What is a Bug Prediction Market?

Nick Munoz-McDonald
Solidified
Published in
5 min readAug 1, 2018

A bug prediction market is a prediction market on whether or not a severe security vulnerability will be discovered in a given code base by a certain end date. Bug Prediction Markets (BPM) on Solidified will tie contracts’ bytecode, source code, and behavior specification to said markets. This way smart contract security experts must take economic risks when making security assurances, and of course be rewarded when they prove correct.

Wait, what’s a prediction market?

In short, they’re markets that allow you to trade on the outcome of future events. For a more detailed explanation of prediction markets and why they’re useful, check out this article from our friends at Gnosis.

Why do we need Bug Prediction Markets?

Bug prediction markets,

  • Incentivize reporting bugs found in deployed contracts rather than exploiting them: instead, if a bug hunter was to find a severe vulnerability they would buy up “Bug” outcome tokens, report the bug through Solidified, and be rewarded when the bug is confirmed.
  • Provide an economic measure of the auditing community’s confidence in the security of deployed contracts: we can interpret the spot price of “Bug-free” outcome tokens as the security community’s confidence in the security of the smart contracts in question.
  • Allow bug hunters to earn compensation for evaluating a secure smart contract: currently if a bug hunter was unable to find a bug in a bounty program despite significant effort, they’ve effectively wasted their time. This is a valuable signal though! By purchasing “Bug-free” outcome tokens they vouch for the safety of this contract and get compensated for this work.
  • Serve as an early warning system for stakeholders of a smart contract when a vulnerability is discovered. When a bug hunter finds a severe vulnerability, they would buy up as many “Bug tokens” as they can (to maximize their reward). This would drive the price of the “Bug tokens” up and commensurately drive the price of “Bug-free tokens” down, signaling to stakeholders to get out of the contract ASAP.

How does it work?

An example market in which a bug is discovered.
  1. We assume that a contract author has first conducted a security audit, and fixed any issues that were identified to the satisfaction of the auditors.
  2. The author would then open a prediction market on the final code through the Solidified platform by providing initial liquidity (denominated in SOLID) and an end date. The funds provided for liquidity are used to fund an automated market maker, and are “payment” for the information that the prediction market provides. The prediction market would be tied to the bytecode of contracts, not a specific deployment. Authors would be able to open the bug prediction market on their code at any time, and we expect them to do so before deployment to gain final reassurance before going to mainnet.
  3. While the market is open, up until its end date, security experts would be able to trade tokens representing the outcome of the market (outcome tokens). If an expert believes a bug will be found in the code before the end date, they would be able to buy “bug tokens” — a type of outcome token that pays 1 SOLID if a valid bug is disclosed. If an expert believes a bug will NOT be found in the code before the end date, they would be able to buy “bug-free tokens” — a type of outcome token that pays 1 SOLID if no valid bugs are confirmed by the market end date. We expect the spot price of these markets to be the aggregate probability estimate of all traders in the market for the outcome. In other words, the spot price reflects the community’s confidence in the security of the code.
  4. Third parties would be able to use the security confidence estimate to inform their decisions as to which smart contracts they should interact with and how much value they should trust the contracts with.
  5. Once the market’s end date is reached, experts with tokens of the correct outcome would be able to redeem them for 1 Solid Token each. Tokens of the incorrect outcome (the event that didn’t happen) are worth nothing. In short, experts who have predicted correctly are rewarded.
  6. After the market’s expiration, if an author wishes to continue displaying their security confidence metric, they would need to create a new market on the same code.

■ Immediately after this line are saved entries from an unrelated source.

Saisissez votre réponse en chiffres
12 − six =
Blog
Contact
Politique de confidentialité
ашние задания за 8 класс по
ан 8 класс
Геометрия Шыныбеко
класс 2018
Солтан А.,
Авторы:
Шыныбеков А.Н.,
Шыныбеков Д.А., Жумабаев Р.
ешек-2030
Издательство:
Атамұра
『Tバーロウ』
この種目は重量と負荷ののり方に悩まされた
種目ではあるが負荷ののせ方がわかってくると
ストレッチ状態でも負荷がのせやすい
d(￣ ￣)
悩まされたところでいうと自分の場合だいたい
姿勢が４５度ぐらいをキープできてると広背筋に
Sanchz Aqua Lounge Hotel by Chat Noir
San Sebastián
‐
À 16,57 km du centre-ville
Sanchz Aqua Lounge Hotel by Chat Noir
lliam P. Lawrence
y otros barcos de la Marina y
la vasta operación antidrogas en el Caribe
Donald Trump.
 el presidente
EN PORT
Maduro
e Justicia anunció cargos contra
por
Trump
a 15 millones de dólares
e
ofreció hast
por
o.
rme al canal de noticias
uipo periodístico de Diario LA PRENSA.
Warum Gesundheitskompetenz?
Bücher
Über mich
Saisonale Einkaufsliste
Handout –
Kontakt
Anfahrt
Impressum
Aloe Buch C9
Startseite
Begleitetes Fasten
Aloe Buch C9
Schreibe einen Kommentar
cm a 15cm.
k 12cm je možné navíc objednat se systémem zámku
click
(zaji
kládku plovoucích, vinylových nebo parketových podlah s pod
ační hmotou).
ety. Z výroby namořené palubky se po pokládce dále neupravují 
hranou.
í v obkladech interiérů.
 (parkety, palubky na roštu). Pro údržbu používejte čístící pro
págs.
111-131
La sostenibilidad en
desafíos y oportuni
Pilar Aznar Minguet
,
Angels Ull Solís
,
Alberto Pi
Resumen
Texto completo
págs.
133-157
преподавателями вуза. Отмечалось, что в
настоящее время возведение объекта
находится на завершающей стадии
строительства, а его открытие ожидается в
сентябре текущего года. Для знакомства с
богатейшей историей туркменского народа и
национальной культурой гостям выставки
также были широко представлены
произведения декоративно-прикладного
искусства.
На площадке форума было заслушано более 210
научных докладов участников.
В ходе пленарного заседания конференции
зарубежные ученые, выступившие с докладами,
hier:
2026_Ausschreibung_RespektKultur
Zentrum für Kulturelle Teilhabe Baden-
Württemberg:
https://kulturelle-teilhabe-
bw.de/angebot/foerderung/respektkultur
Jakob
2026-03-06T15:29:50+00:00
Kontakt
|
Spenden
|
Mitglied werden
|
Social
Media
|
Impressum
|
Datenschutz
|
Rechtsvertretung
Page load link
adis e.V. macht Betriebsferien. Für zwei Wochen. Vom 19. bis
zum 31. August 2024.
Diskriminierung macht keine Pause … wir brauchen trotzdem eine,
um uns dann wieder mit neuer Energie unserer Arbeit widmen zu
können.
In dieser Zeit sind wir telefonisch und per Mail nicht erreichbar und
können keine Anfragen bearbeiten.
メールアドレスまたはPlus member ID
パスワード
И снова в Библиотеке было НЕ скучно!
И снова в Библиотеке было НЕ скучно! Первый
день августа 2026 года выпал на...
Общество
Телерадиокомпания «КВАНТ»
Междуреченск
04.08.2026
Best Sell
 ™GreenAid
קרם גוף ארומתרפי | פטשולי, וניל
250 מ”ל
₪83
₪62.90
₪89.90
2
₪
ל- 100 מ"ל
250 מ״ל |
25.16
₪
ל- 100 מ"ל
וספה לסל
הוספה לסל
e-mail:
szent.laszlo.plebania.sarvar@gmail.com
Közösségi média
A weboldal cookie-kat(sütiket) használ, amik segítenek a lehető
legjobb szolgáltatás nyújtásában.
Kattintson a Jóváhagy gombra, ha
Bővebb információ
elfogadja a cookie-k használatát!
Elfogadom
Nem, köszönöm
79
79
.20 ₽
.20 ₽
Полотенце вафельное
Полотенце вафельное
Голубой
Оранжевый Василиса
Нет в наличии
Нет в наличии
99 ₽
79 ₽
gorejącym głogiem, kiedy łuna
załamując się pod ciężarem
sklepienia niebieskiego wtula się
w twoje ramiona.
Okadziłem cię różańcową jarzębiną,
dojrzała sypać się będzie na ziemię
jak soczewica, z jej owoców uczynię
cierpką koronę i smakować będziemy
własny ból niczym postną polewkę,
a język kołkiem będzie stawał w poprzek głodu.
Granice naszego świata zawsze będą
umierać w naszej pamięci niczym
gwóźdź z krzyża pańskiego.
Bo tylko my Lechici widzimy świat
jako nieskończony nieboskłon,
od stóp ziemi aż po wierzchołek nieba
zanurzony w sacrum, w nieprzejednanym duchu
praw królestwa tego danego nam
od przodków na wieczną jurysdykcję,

How are bug prediction markets different than other prediction markets?

The prediction market concept is uniquely suited to this application. Since the subject of the market is entirely open and immutable, we side step the “insider trading problem” inherent to prediction markets. No one has a privileged position to influence to outcome of the market, as opposed to say a market on whether or not a product launch will be delayed.

Prediction markets can be thought of as primarily aggregating information by paying informed participants for the information they signal when buying outcome tokens. Prediction markets with automated market makers require large amounts of liquidity supplied by the market creator that will ultimately be lost. Through audits, smart contract authors currently pay significant sums to a single party for a signal of whether or not their contracts are secure. These funds can be partially repurposed for bug prediction markets, which provide a properly incentivized metric in effect validated by many parties.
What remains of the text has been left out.